**Required work**.
The listing is to be returned word for word, without its images.

**The data**.
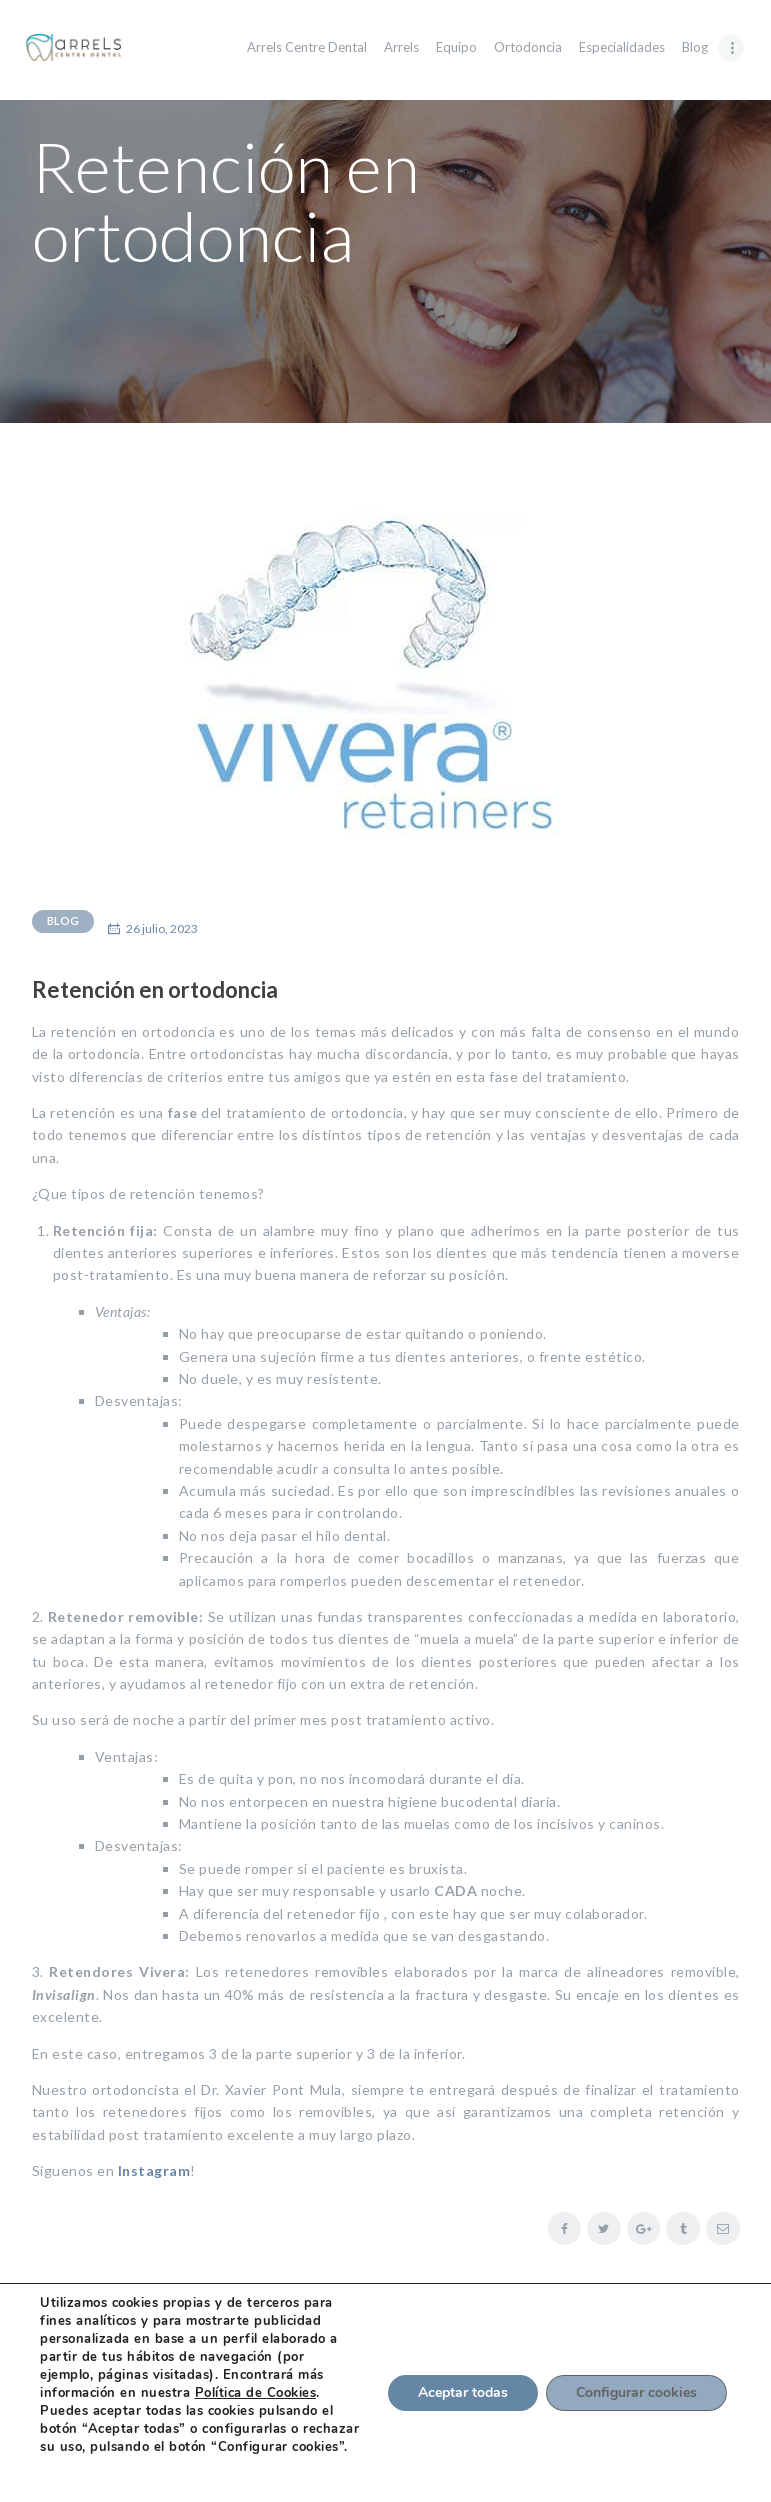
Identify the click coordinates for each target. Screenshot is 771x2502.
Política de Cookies (256, 2393)
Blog (63, 920)
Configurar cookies (636, 2392)
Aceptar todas (463, 2392)
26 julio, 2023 (162, 928)
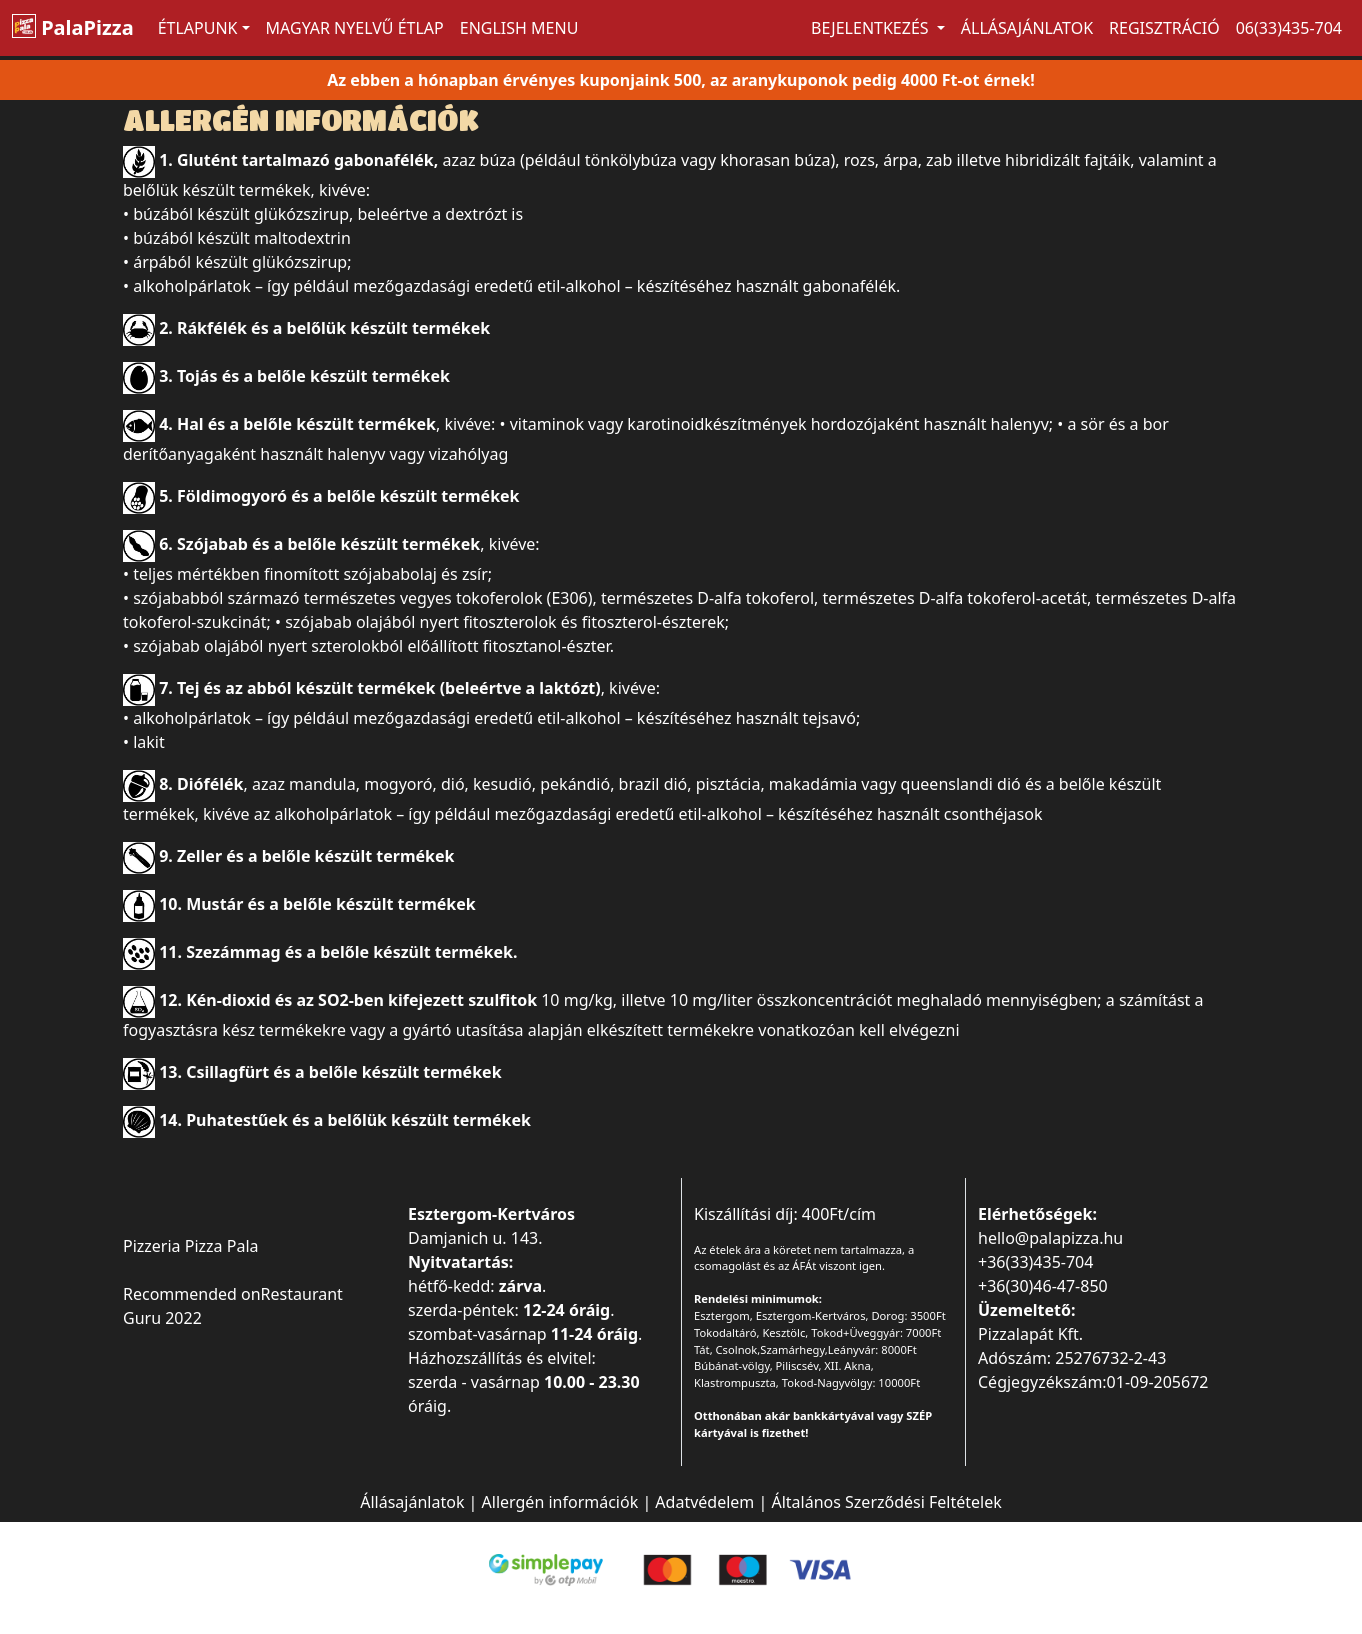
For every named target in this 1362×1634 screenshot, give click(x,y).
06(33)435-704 (1289, 28)
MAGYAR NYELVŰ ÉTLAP (355, 28)
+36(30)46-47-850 (1043, 1286)
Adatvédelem (704, 1502)
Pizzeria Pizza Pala (191, 1246)
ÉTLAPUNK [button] (198, 28)
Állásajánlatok (1027, 28)
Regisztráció (1164, 28)
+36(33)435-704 (1035, 1262)
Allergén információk (560, 1502)
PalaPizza (73, 27)
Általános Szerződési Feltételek (886, 1502)
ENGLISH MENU (519, 28)
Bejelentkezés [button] (872, 28)
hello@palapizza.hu (1050, 1238)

**Completed exercise**.
Identify the click coordinates for each target. Screenshot is 771x2502.
Política de Cookies (256, 2393)
Blog (63, 920)
Configurar cookies (636, 2392)
Aceptar todas (463, 2392)
26 julio, 2023 (162, 928)
For every named target in this 1362×1634 screenshot, give click(x,y).
06(33)435-704 (1289, 28)
MAGYAR NYELVŰ ÉTLAP (355, 28)
+36(30)46-47-850 (1043, 1286)
Adatvédelem (704, 1502)
Pizzeria Pizza Pala (191, 1246)
ÉTLAPUNK [button] (198, 28)
Állásajánlatok (1027, 28)
Regisztráció (1164, 28)
+36(33)435-704 (1035, 1262)
Allergén információk (560, 1502)
PalaPizza (73, 27)
Általános Szerződési Feltételek (886, 1502)
ENGLISH MENU (519, 28)
Bejelentkezés [button] (872, 28)
hello@palapizza.hu (1050, 1238)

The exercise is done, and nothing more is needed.